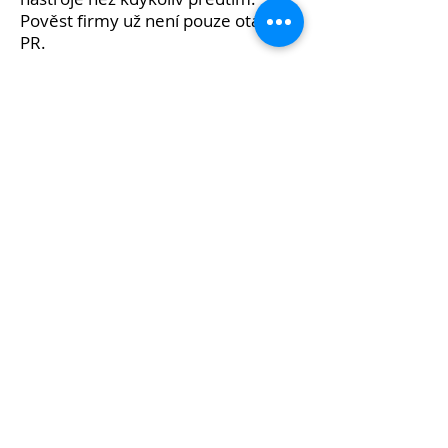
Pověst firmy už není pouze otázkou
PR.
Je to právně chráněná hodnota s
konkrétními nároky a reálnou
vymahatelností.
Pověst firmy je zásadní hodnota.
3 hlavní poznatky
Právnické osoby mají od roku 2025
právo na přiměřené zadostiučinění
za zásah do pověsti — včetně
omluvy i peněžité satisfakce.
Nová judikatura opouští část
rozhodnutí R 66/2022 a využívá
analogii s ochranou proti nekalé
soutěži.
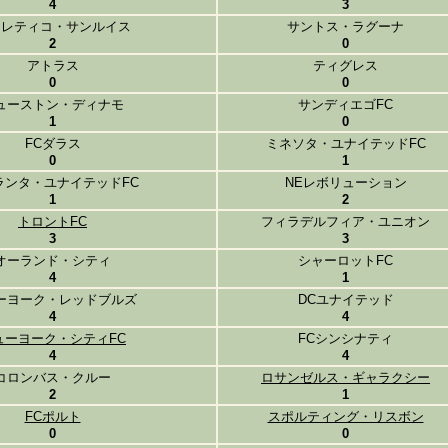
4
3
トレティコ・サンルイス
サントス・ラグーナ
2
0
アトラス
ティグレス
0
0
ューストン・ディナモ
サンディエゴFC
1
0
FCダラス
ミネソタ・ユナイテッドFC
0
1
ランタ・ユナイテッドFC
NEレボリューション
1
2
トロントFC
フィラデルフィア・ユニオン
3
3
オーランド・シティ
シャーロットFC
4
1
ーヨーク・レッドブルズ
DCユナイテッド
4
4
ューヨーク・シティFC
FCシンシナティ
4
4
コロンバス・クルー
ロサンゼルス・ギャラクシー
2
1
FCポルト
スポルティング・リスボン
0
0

+===+

■ Exercise goal
The material should be returned verbatim, with all images omitted.

■ Expected answer
Pověst firmy už není pouze otázkou
PR.
Je to právně chráněná hodnota s
konkrétními nároky a reálnou
vymahatelností.
Pověst firmy je zásadní hodnota.
3 hlavní poznatky
Právnické osoby mají od roku 2025
právo na přiměřené zadostiučinění
za zásah do pověsti — včetně
omluvy i peněžité satisfakce.
Nová judikatura opouští část
rozhodnutí R 66/2022 a využívá
analogii s ochranou proti nekalé
soutěži.
4
3
トレティコ・サンルイス
サントス・ラグーナ
2
0
アトラス
ティグレス
0
0
ューストン・ディナモ
サンディエゴFC
1
0
FCダラス
ミネソタ・ユナイテッドFC
0
1
ランタ・ユナイテッドFC
NEレボリューション
1
2
トロントFC
フィラデルフィア・ユニオン
3
3
オーランド・シティ
シャーロットFC
4
1
ーヨーク・レッドブルズ
DCユナイテッド
4
4
ューヨーク・シティFC
FCシンシナティ
4
4
コロンバス・クルー
ロサンゼルス・ギャラクシー
2
1
FCポルト
スポルティング・リスボン
0
0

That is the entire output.